Of those five, the only recall notice listed on the FDA's Recalls, Market Withdrawals & Safety Alerts page(www.fda.gov) at the time of the conference call was for all lots of metformin 500-mg tablets marketed by Apotex, a Canadian firm headquartered in Toronto. During the call, FDA officials said the agency would post additional recall notices as they are published.
Apotex said in a company announcement(www1.apotex.com) that the FDA had found elevated NDMA levels in one lot of its metformin ER, USP 500-mg tablets, which prompted the voluntary recall. Apotex noted that the firm stopped selling that particular product in the United States in February 2019 and that it has not received any reports of adverse events related to the product to date.
Amneal has since issued its own press release(investors.amneal.com) announcing voluntary withdrawal of all lots of its metformin ER 500- and 750-mg tablets. It also stated that no reports of adverse events had been received.
The FDA is recommending that clinicians continue to prescribe metformin when clinically appropriate. In addition, the agency recommends that patients continue taking metformin products even after recalls occur until they can consult with their physician to receive a replacement prescription or different treatment option.

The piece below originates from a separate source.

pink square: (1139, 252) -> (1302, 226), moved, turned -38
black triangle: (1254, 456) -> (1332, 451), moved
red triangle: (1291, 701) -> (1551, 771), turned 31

All manufacturers of metformin-containing ER products are being asked to evaluate the risk of excessive NDMA in their products and to test each batch before releasing it into the U.S. market. If testing shows NDMA above the acceptable intake limit, the manufacturer should inform the agency and halt release of the batch.
It should be noted that the recall does not apply to immediate-release metformin products.

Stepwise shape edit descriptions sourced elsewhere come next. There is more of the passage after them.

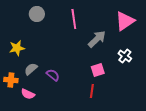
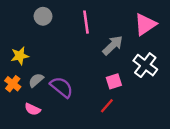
white cross: (125, 56) -> (145, 65), size x1.5
purple semicircle: (53, 75) -> (62, 87), size x1.5
orange cross: (11, 80) -> (13, 84), moved, turned 32
red line: (92, 91) -> (107, 106), turned 32

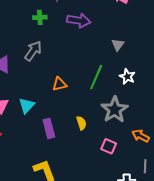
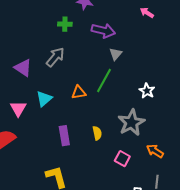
gray triangle: (118, 45) -> (116, 54), moved
green line: (96, 77) -> (104, 80), moved
cyan triangle: (27, 106) -> (44, 99), moved

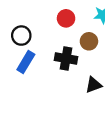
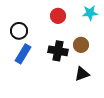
brown circle: (89, 41) -> (81, 45), moved

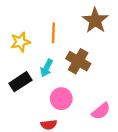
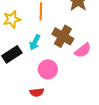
pink semicircle: (101, 111) -> (83, 50), moved

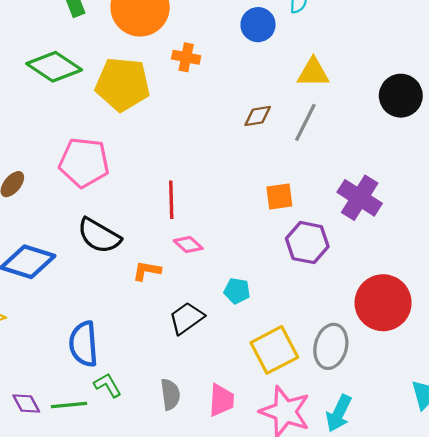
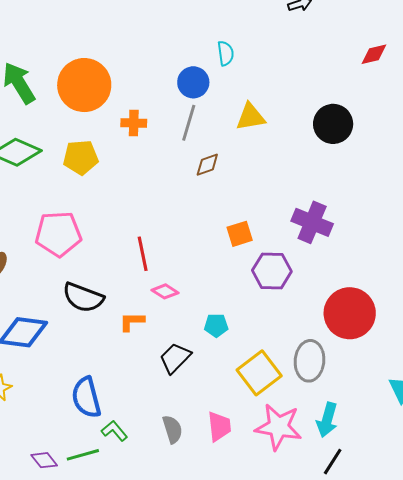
yellow pentagon: (123, 84) -> (81, 157), size x0.7
gray line: (305, 122) -> (189, 123), moved

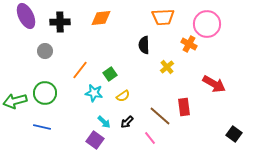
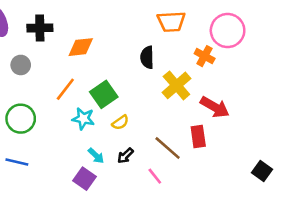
orange diamond: (101, 18) -> (81, 47), moved
yellow cross: (167, 67) -> (176, 85), size x1.6
green square: (110, 74) -> (104, 94), size x1.5
red arrow: (214, 84) -> (215, 107), moved

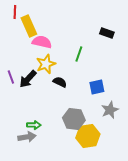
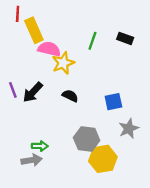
green line: (79, 54) -> (92, 41), moved
yellow star: (46, 64) -> (63, 63), moved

According to the FDA, several other firms that manufacture extended-release metformin formulations have not had their products recalled. The agency is currently evaluating whether the announced recalls will create shortages in metformin ER products and will work with manufacturers to prevent or reduce the impact of any shortages.
Metformin is one of the most commonly prescribed drugs in the United States and is often the first oral medication prescribed for people newly diagnosed with diabetes.(familydoctor.org) According to the Agency for Healthcare Research and Quality, more than 78 million prescriptions for metformin(clincalc.com) were written in 2017, with extended-release versions of the drug accounting for about one-quarter of those prescriptions.(www.biospace.com)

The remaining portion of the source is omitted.